ASSIGNMENT:
Identify each line below that contains the word "cracking", and copy it out.

[Collected data]
/---
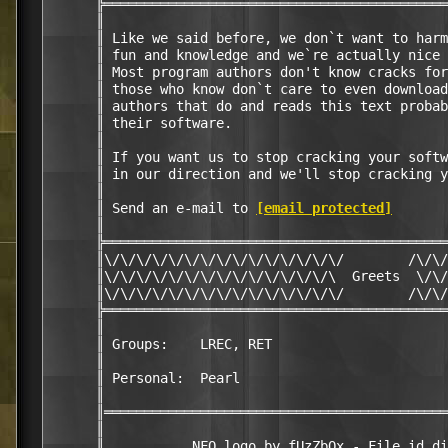
      ╠═══════════════════════════════════════════
      ║                                           
      ║ Like we said before, we don`t want to harm
      ║ fun and knowledge and we`re actually nice 
      ║ Most program authors don't know cracks for
      ║ those who know don`t care to even download
      ║ authors that do and reads this text probab
      ║ their software.                           
      ║                                           
      ║ If you want us to stop cracking your softw
      ║ in our direction and we'll stop cracking y
      ║                                           
      ║ Send an e-mail to 
[email protected]
       
      ║                                           
      ╠═══════════════════════════════════════════
      ║\/\/\/\/\/\/\/\/\/\/\/\/\/\/\/        /\/\/
      ║\/\/\/\/\/\/\/\/\/\/\/\/\/\/\  Greets  \/\/
      ║\/\/\/\/\/\/\/\/\/\/\/\/\/\/\/        /\/\/
      ╠═══════════════════════════════════════════
      ║                                           
      ║ Groups:    LREC, RET                      
      ║                                           
      ║ Personal:  Pearl                          
      ║                                           
      ║═══════════════════════════════════════════
      ║                                           
      ║           NFO logo by fUzZbOx - File_id.di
\---
TASK RESULT:
      ║ If you want us to stop cracking your softw
      ║ in our direction and we'll stop cracking y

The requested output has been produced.